**HOW TO COMPLETE THIS TASK:** With the line containing "Stefan Jacyno, adwokat" as the start and the line containing "szkodę sobie uświadomiła." as the end, transcribe that span of the entries below exactly, including both.

(Records from a data collection)
..........

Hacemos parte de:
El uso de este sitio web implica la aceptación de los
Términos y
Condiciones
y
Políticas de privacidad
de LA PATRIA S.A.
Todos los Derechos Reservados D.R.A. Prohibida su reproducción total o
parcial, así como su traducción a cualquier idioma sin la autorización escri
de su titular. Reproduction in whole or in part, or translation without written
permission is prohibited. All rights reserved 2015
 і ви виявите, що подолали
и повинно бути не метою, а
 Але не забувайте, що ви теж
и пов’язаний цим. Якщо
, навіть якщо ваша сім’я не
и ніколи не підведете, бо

..........

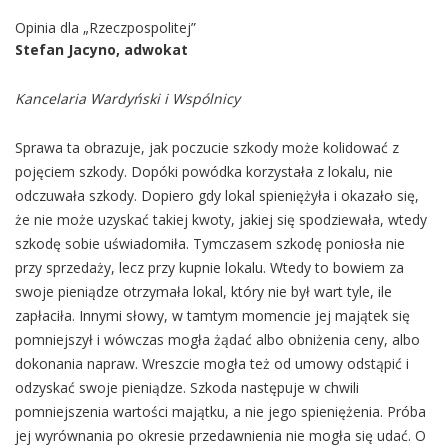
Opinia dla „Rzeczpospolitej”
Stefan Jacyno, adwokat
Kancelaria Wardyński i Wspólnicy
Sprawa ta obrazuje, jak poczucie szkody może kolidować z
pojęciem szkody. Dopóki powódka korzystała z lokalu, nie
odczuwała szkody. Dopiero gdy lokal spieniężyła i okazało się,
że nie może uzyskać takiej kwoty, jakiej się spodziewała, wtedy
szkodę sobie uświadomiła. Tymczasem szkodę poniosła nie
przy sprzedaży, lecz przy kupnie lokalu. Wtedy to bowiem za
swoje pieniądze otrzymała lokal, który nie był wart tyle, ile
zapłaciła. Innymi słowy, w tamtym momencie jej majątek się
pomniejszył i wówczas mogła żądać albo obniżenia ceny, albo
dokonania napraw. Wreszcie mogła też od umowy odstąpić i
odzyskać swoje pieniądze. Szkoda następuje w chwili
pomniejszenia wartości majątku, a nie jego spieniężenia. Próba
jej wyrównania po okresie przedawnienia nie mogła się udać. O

..........

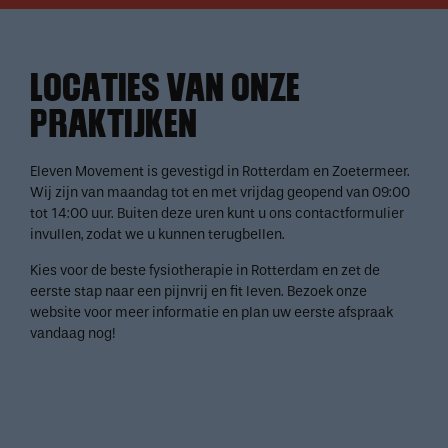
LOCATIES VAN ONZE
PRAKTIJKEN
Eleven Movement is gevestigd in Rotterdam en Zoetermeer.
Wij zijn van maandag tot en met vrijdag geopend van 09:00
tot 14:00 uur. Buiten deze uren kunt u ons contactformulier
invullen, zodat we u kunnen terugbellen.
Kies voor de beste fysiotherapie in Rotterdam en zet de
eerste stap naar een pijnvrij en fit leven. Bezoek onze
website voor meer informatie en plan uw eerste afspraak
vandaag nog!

..........

**SOLUTION:**
Stefan Jacyno, adwokat
Kancelaria Wardyński i Wspólnicy
Sprawa ta obrazuje, jak poczucie szkody może kolidować z
pojęciem szkody. Dopóki powódka korzystała z lokalu, nie
odczuwała szkody. Dopiero gdy lokal spieniężyła i okazało się,
że nie może uzyskać takiej kwoty, jakiej się spodziewała, wtedy
szkodę sobie uświadomiła. Tymczasem szkodę poniosła nie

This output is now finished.